Why llm-d wins biggest on heterogeneous pools: k8s round-robin spreads requests evenly regardless of pod speed, so a single slow accelerator becomes a queueing sink that drags total throughput down. llm-d's prefix-cache-aware EPP routes around saturated pods and concentrates cache hits on warm ones, so heterogeneity is no longer a penalty.

Single-vendor pools — granite-4.1-8b

We start with the per-vendor baselines so the heterogeneous results below have a reference point. All runs use ~7.2K ISL + 1K OSL.

4× NVIDIA H100-NVL. llm-d improves TTFT by up to 16× compared to k8s, and output throughput by 25–36%.

NVIDIA H100-NVL granite-4.1-8b: llm-d vs k8s round-robin

8× AMD MI325X. llm-d delivers up to 21× better TTFT and +79% throughput vs k8s round-robin on this AMD-only granite deployment.

AMD MI325X granite-4.1-8b: llm-d vs k8s round-robin

8× Intel Gaudi3. At saturation (rate 25), llm-d delivers +34% throughput and ~18× better TTFT vs plain k8s round-robin.

Intel Gaudi3 granite-4.1-8b: llm-d vs k8s round-robin

Single-vendor pools — sarvam-30b (multilingual MoE)

4× NVIDIA H100-NVL. llm-d delivers 2× the throughput and 22× better TTFT. k8s saturates around rate 25–30; llm-d keeps scaling.

NVIDIA H100-NVL sarvam-30b: llm-d vs k8s round-robin

8× AMD MI325X. While k8s throughput plateaus at 15–17 K out tok/s, llm-d goes up to 29 K — 85% higher throughput. TTFT-wise llm-d is up to 5× faster at lower rates.

AMD MI325X sarvam-30b: llm-d vs k8s round-robin

We were unable to run sarvam-30b on Intel Gaudi3 due to software compatibility issues, but plan to work with the llm-d community to bridge this gap in the future.

Heterogeneous pools — where llm-d wins biggest

NVIDIA + AMD (12 pods, granite-4.1-8b). While k8s throughput plateaus at 10–11 K tok/s, llm-d goes up to 19.4 K — 85% higher throughput. TTFT-wise llm-d is 3.4–5.6× faster at higher rates.

NVIDIA + AMD mixed pool granite-4.1-8b: llm-d vs k8s round-robin

NVIDIA + AMD (12 pods, sarvam-30b). llm-d brings down TTFT by 2.85–4.54× and increases throughput by close to 3× at rate 200. llm-d wins biggest in this mixed pool — round-robin is most punished by heterogeneous capacity, and llm-d's prefix-aware routing avoids this trap.

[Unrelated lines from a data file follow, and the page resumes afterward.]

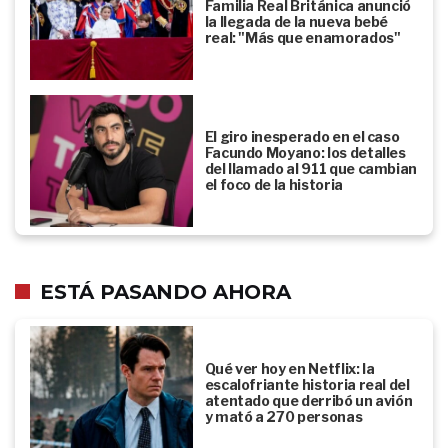
Familia Real Británica anunció
la llegada de la nueva bebé
real: "Más que enamorados"
El giro inesperado en el caso
Facundo Moyano: los detalles
del llamado al 911 que cambian
el foco de la historia
ESTÁ PASANDO AHORA
Qué ver hoy en Netflix: la
escalofriante historia real del
atentado que derribó un avión
y mató a 270 personas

NVIDIA + AMD mixed pool sarvam-30b: llm-d vs k8s round-robin

NVIDIA + AMD + Gaudi (20 pods, granite-4.1-8b). The 20-pod 3-vendor pool delivers 14.2 K out tok/s peak with llm-d vs 9.6 K with k8s round-robin. k8s saturates at rate 25 and declines to 7.5 K at rate 85 (queue depth dominates) — llm-d delivers +91% throughput at the same load. TTFT at rate 85: llm-d 6.8 s, k8s 36.4 s (5.4× better).

3-vendor (NVIDIA + AMD + Gaudi) granite-4.1-8b: llm-d vs k8s round-robin

What's next

Cross-accelerator P/D disaggregation. We plan to take heterogeneous inference to the next level by enabling prefill and decode to run on mixed accelerator types within the same cluster — for example, routing compute-heavy prefill to NVIDIA H100 nodes and memory-bandwidth-intensive decode to AMD MI325X nodes (or vice versa), based on where each phase runs most efficiently. This requires the KV cache transfer library (e.g. NIXL) to work across different GPU vendors on each end, an active area of development in the llm-d community.